The verification that the SOUP item meets your requirements should be performed before you start to integrate the design, following selection. Similarly, if there are any updates to the SOUP item, verify against these requirements before the update is integrated!
You also need to verify that your software architecture supports the use of the SOUP item, this can occur after development and integration.
Maintenance
Releasing a product is never the final stage of developing medical software: it’s crucial that the performance of the software in the field is known. Are there any reported failures or bugs? Have there been any changes in the environment which need to be accounted for?

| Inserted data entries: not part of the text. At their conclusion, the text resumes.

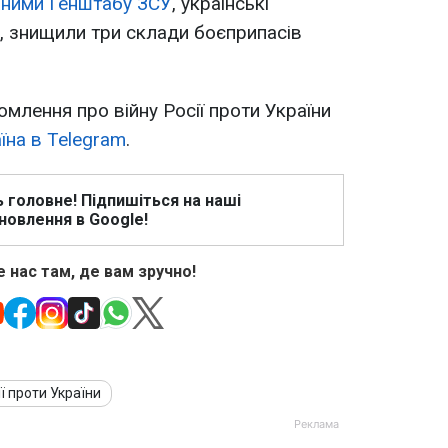
аними Генштабу ЗСУ
, українські
ня, знищили три склади боєприпасів
омлення про війну Росії проти України
їна в Telegram
.
ь головне! Підпишіться на наші
новлення в Google!
 нас там, де вам зручно!
ії проти України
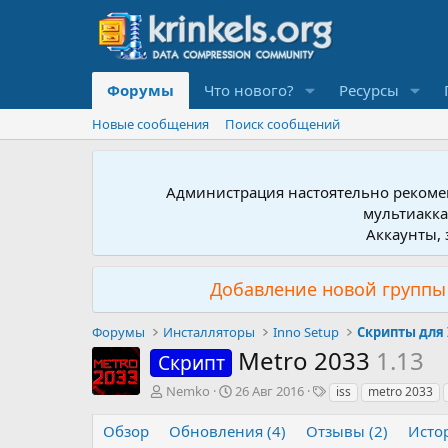
Форумы
Что нового?
Ресурсы
Новые сообщения
Поиск сообщений
Администрация настоятельно рекомен
мультиакка
Аккаунты, 
Добавление новой группы 
Форумы
Инсталляторы
Inno Setup
Скрипты для 
Metro 2033
1.13
Скрипт
А
Д
Т
Nemko
26 Авг 2016
iss
metro 2033
в
а
е
т
т
г
Обзор
Обновления (4)
Отзывы (2)
Исто
о
а
и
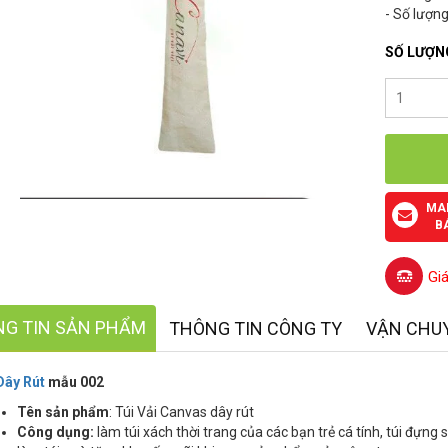
- Số lượng
SỐ LƯỢN
MA
B
Gi
G TIN SẢN PHẨM
THÔNG TIN CÔNG TY
VẬN CHU
Dây Rút
mẫu 002
Tên sản phẩm
: Túi Vải Canvas dây rút
Công dụng:
làm túi xách thời trang của các bạn trẻ cá tính, túi đựn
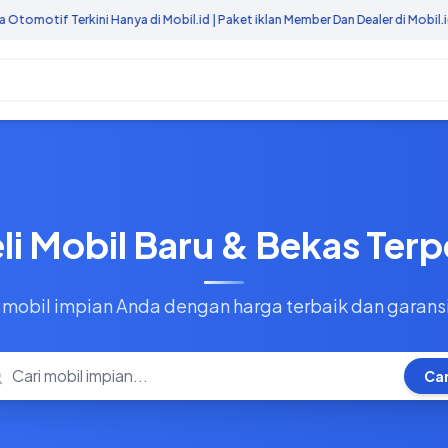
if Terkini Hanya di Mobil.id | Paket iklan Member Dan Dealer di Mobil.id
eli Mobil Baru & Bekas Ter
mobil impian Anda dengan harga terbaik dan garansi 
Car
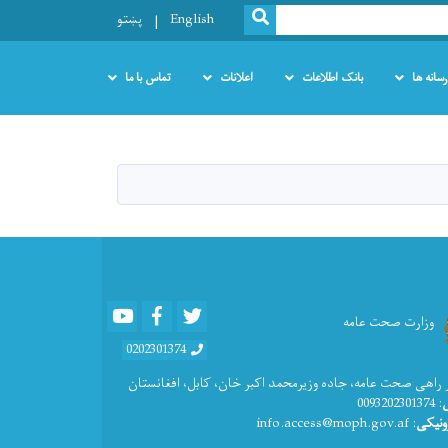
SEARCH
English
پښتو
رسانه ها
بانک اطلاعات
اعلانات
تماس با ما
Youtube
Facebook
Twitter
وزارت صحت عامه
0202301374
 راهی صحت عامه، جاده وزیرمحمد اکبر خان، کابل، افغانستان
: 0093202301374
ونیکی
: info.access@moph.gov.af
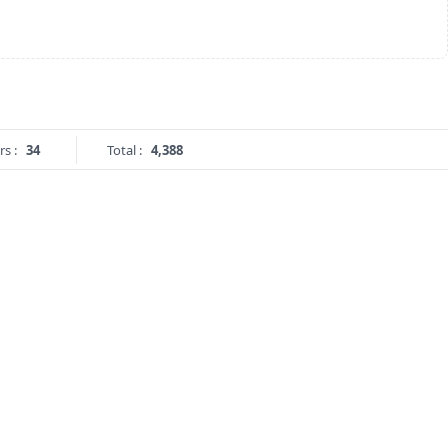
rs :
34
Total :
4,388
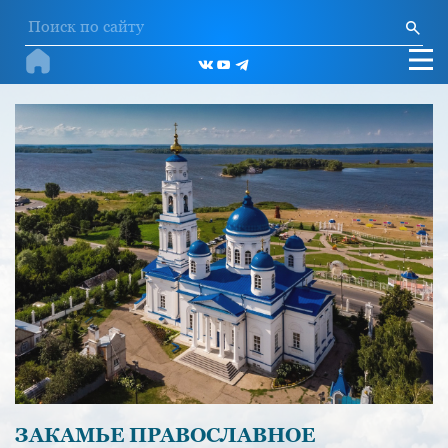
ЗАКАМЬЕ ПРАВОСЛАВНОЕ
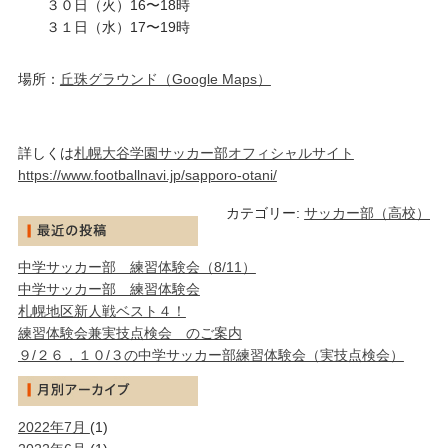
３０日（火）16〜18時
３１日（水）17〜19時
場所：
丘珠グラウンド（Google Maps）
詳しくは
札幌大谷学園サッカー部オフィシャルサイト
https://www.footballnavi.jp/sapporo-otani/
カテゴリー:
サッカー部（高校）
中学サッカー部 練習体験会（8/11）
中学サッカー部 練習体験会
札幌地区新人戦ベスト４！
練習体験会兼実技点検会 のご案内
９/２６，１０/３の中学サッカー部練習体験会（実技点検会）
2022年7月
(1)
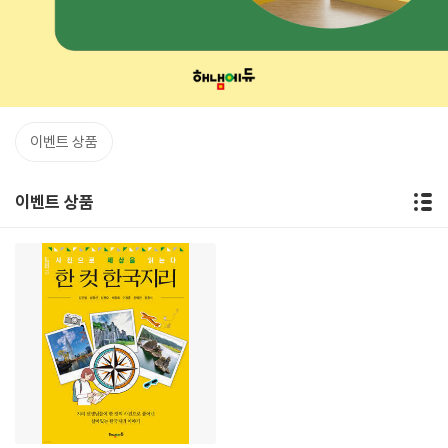
이벤트 상품
이벤트 상품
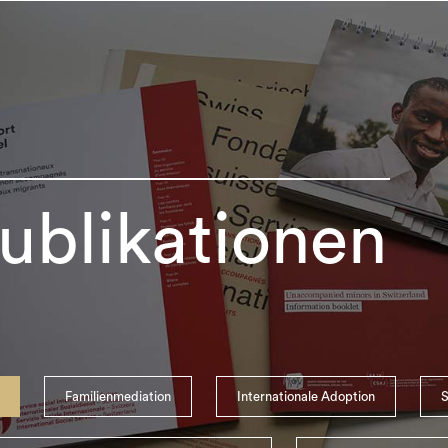
ublikationen
Familienmediation
Internationale Adoption
S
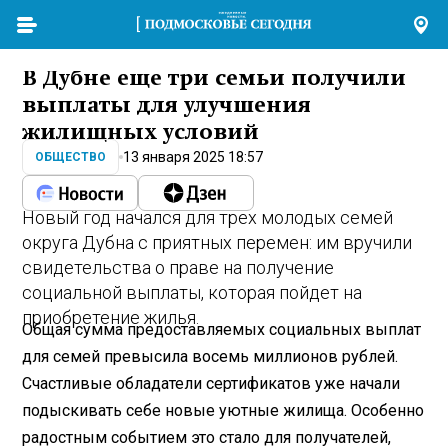
В Дубне еще три семьи получили
выплаты для улучшения
жилищных условий
13 января 2025 18:57
ОБЩЕСТВО
Новый год начался для трех молодых семей
округа Дубна с приятных перемен: им вручили
свидетельства о праве на получение
социальной выплаты, которая пойдет на
приобретение жилья.
Общая сумма предоставляемых социальных выплат
для семей превысила восемь миллионов рублей.
Счастливые обладатели сертификатов уже начали
подыскивать себе новые уютные жилища. Особенно
радостным событием это стало для получателей,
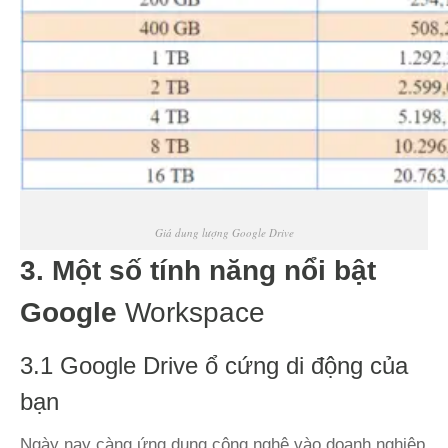
Giá dung lượng Google Drive
3. Một số tính năng nổi bật
Google
Workspace
3.1 Google Drive ổ cứng di động của
bạn
Ngày nay càng ứng dụng công nghệ vào doanh nghiệp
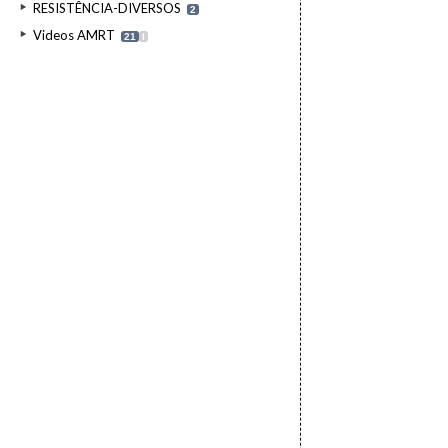
RESISTÊNCIA-DIVERSOS
2
Videos AMRT
21
I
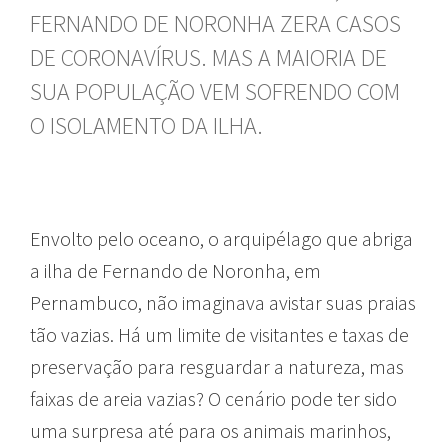
FERNANDO DE NORONHA ZERA CASOS
DE CORONAVÍRUS. MAS A MAIORIA DE
SUA POPULAÇÃO VEM SOFRENDO COM
O ISOLAMENTO DA ILHA.
Envolto pelo oceano, o arquipélago que abriga
a ilha de Fernando de Noronha, em
Pernambuco, não imaginava avistar suas praias
tão vazias. Há um limite de visitantes e taxas de
preservação para resguardar a natureza, mas
faixas de areia vazias? O cenário pode ter sido
uma surpresa até para os animais marinhos,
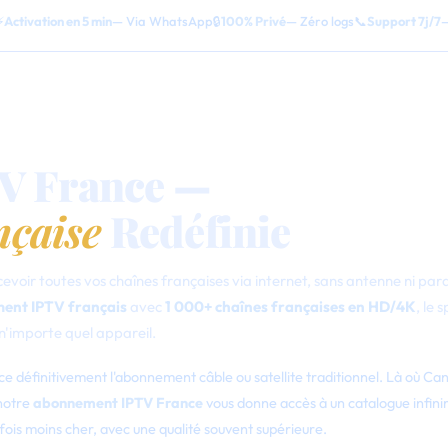
⚡
Activation en 5 min
— Via WhatsApp
🔒
100% Privé
— Zéro logs
📞
Support 7j/7
—
V France —
nçaise
Redéfinie
voir toutes vos chaînes françaises via internet, sans antenne ni par
ent IPTV français
avec
1 000+ chaînes françaises en HD/4K
, le 
n'importe quel appareil.
ce définitivement l'abonnement câble ou satellite traditionnel. Là où Can
 notre
abonnement IPTV France
vous donne accès à un catalogue infini
fois moins cher, avec une qualité souvent supérieure.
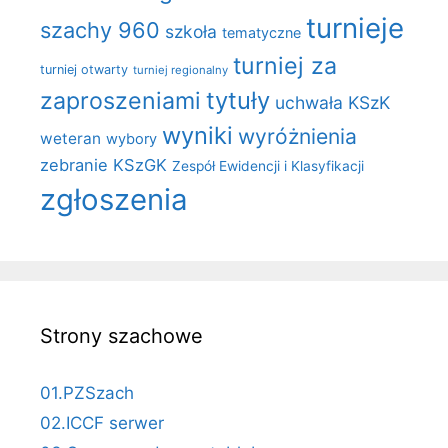
turnieje
szachy 960
szkoła
tematyczne
turniej za
turniej otwarty
turniej regionalny
zaproszeniami
tytuły
uchwała KSzK
wyniki
wyróżnienia
weteran
wybory
zebranie KSzGK
Zespół Ewidencji i Klasyfikacji
zgłoszenia
Strony szachowe
01.PZSzach
02.ICCF serwer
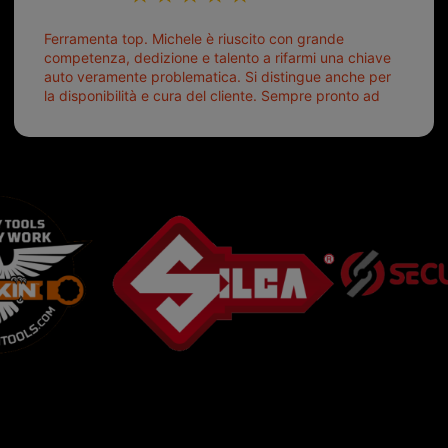
Ferramenta top. Michele è riuscito con grande
competenza, dedizione e talento a rifarmi una chiave
auto veramente problematica. Si distingue anche per
la disponibilità e cura del cliente. Sempre pronto ad
aiutarti.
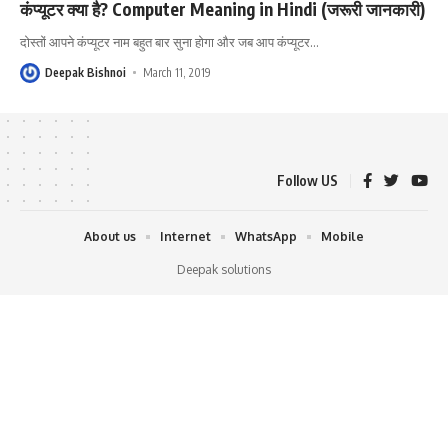
कंप्यूटर क्या है? Computer Meaning in Hindi (जरूरी जानकारी)
दोस्तों आपने कंप्यूटर नाम बहुत बार सुना होगा और जब आप कंप्यूटर
…
Deepak Bishnoi
March 11, 2019
Follow US
About us
Internet
WhatsApp
Mobile
Deepak solutions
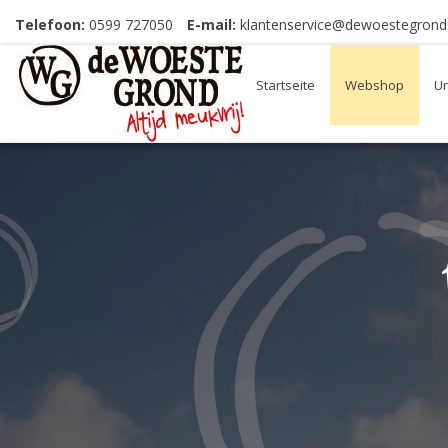
Telefoon:
0599 727050
E-mail:
klantenservice@dewoestegrond.
Startseite
Webshop
Un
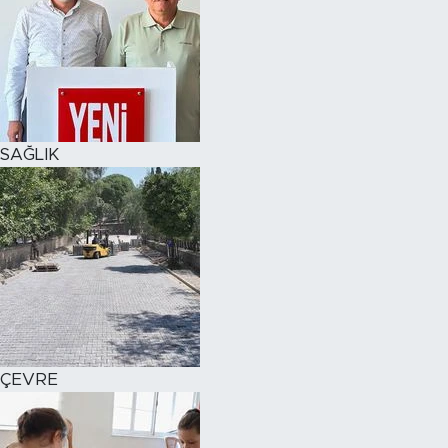
SAĞLIK
ÇEVRE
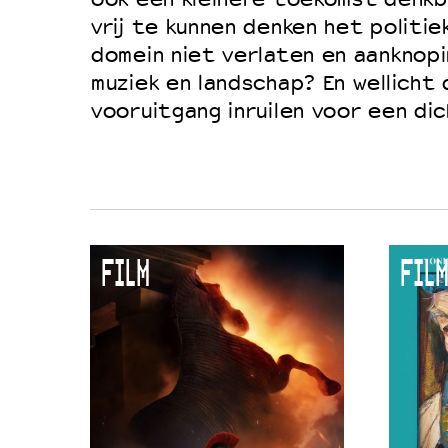
vrij te kunnen denken het politi
domein niet verlaten en aanknop
muziek en landschap? En wellicht
vooruitgang inruilen voor een dic
FILM
FILM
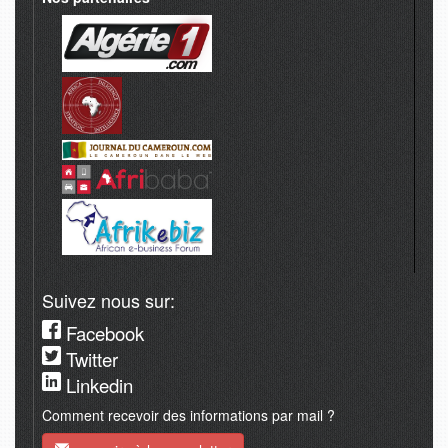
Suivez nous sur:
Facebook
Twitter
Linkedin
Comment recevoir des informations par mail ?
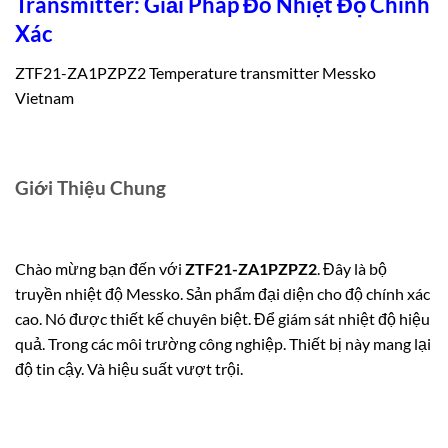
Transmitter: Giải Pháp Đo Nhiệt Độ Chính
Xác
ZTF21-ZA1PZPZ2 Temperature transmitter Messko
Vietnam
Giới Thiệu Chung
Chào mừng bạn đến với
ZTF21-ZA1PZPZ2
. Đây là bộ
truyền nhiệt độ Messko. Sản phẩm đại diện cho độ chính xác
cao. Nó được thiết kế chuyên biệt. Để giám sát nhiệt độ hiệu
quả. Trong các môi trường công nghiệp. Thiết bị này mang lại
độ tin cậy. Và hiệu suất vượt trội.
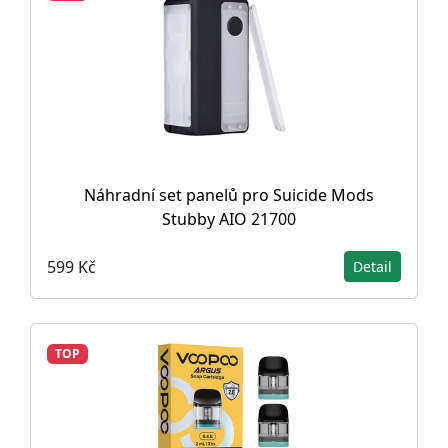
Náhradní set panelů pro Suicide Mods
Stubby AIO 21700
599 Kč
Detail
TOP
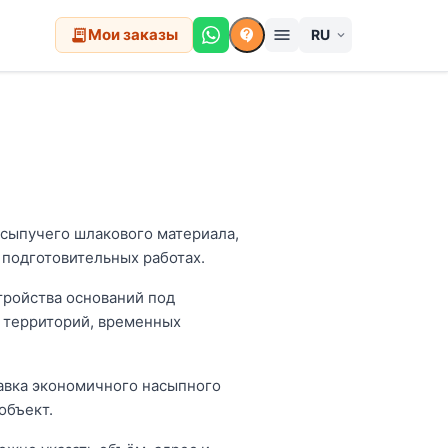
Мои заказы
menu
receipt_long
contact_support
expand_more
 сыпучего шлакового материала,
подготовительных работах.
тройства оснований под
я территорий, временных
тавка экономичного насыпного
объект.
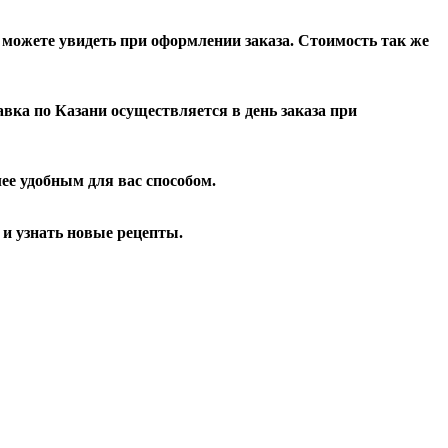
ожете увидеть при оформлении заказа. Стоимость так же
авка по Казани осуществляется в день заказа при
е удобным для вас способом.
и узнать новые рецепты.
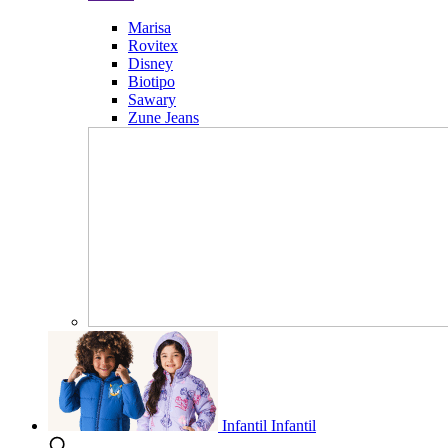
Marisa
Rovitex
Disney
Biotipo
Sawary
Zune Jeans
Infantil
Infantil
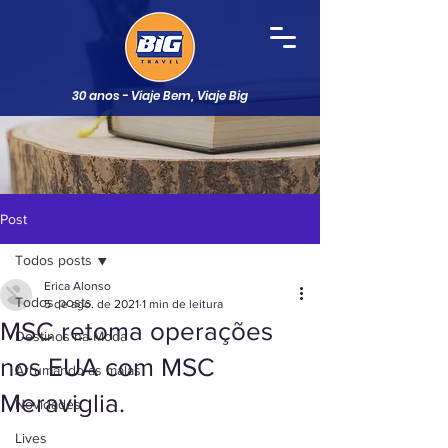
30 anos - Viaje Bem, Viaje Big
Post
Todos posts
Erica Alonso
Todos posts
5 de ago. de 2021
1 min de leitura
MSC retoma operações
Destinos na Moda
nos EUA com MSC
Arrumando as malas
Meraviglia.
Novidades
Lives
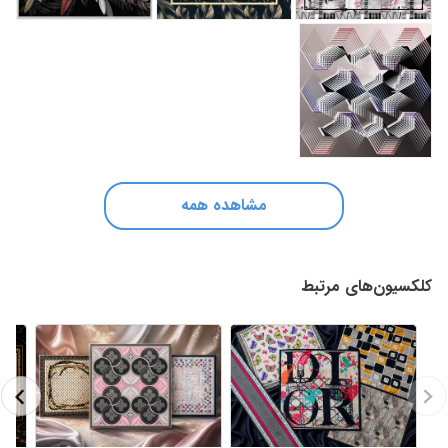
مشاهده همه
کلکسیون‌های مرتبط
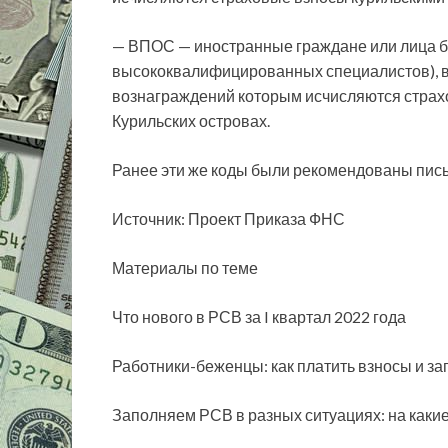
— ВПОС — иностранные граждане или лица б
высококвалифицированных специалистов), в
вознаграждений которым исчисляются страх
Курильских островах.
Ранее эти же коды были рекомендованы пис
Источник: Проект Приказа ФНС
Материалы по теме
Что нового в РСВ за I квартал 2022 года
Работники-беженцы: как платить взносы и з
Заполняем РСВ в разных ситуациях: на каки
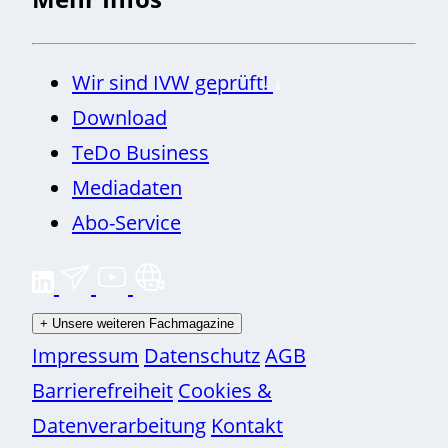
Wir sind IVW geprüft!
Download
TeDo Business
Mediadaten
Abo-Service
+
Unsere weiteren Fachmagazine
Impressum
Datenschutz
AGB
Barrierefreiheit
Cookies &
Datenverarbeitung
Kontakt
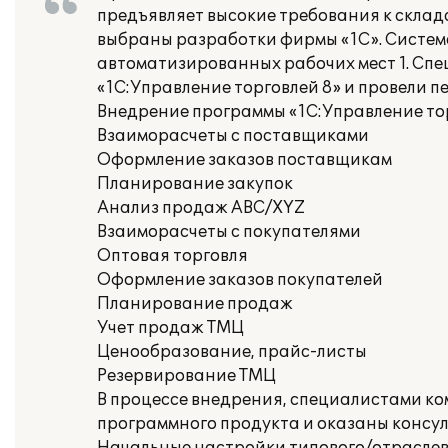
предъявляет высокие требования к склад
выбраны разработки фирмы «1С». Систем
автоматизированных рабочих мест 1. С
«1С:Управление торговлей 8» и провели 
Внедрение программы «1С:Управление то
Взаиморасчеты с поставщиками
Оформление заказов поставщикам
Планирование закупок
Анализ продаж ABC/XYZ
Взаиморасчеты с покупателями
Оптовая торговля
Оформление заказов покупателей
Планирование продаж
Учет продаж ТМЦ
Ценообразование, прайс-листы
Резервирование ТМЦ
В процессе внедрения, специалистами к
программного продукта и оказаны консу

This is also true for any SOUP which has been used: if the manufacturer releases a new version of the SOUP item, it’s important to evaluate what has changed and if any changes impact your product. It’s possible that the change in SOUP item has no impact on your software, by producing new features which will not be used. However, it’s also possible that the changes may resolve bugs which had not been identified at the time of release.
The documentation you produced when identifying the SOUP item will help here as it enables you to trace the versions which you are using, and identify the changes. Furthermore, by keeping track of changes in your SOUP items allows you to plan ahead – you can modify your software to account for identified risks before they cause a problem, or you can be prepared to integrate the new SOUP item when it becomes available.
Remember that over time the development team will change, make sure you keep your plans up to date as this happens. Get into the routine of checking for changes in SOUP items before the release of your device/software, this will allow you to keep the momentum as the product moves forward.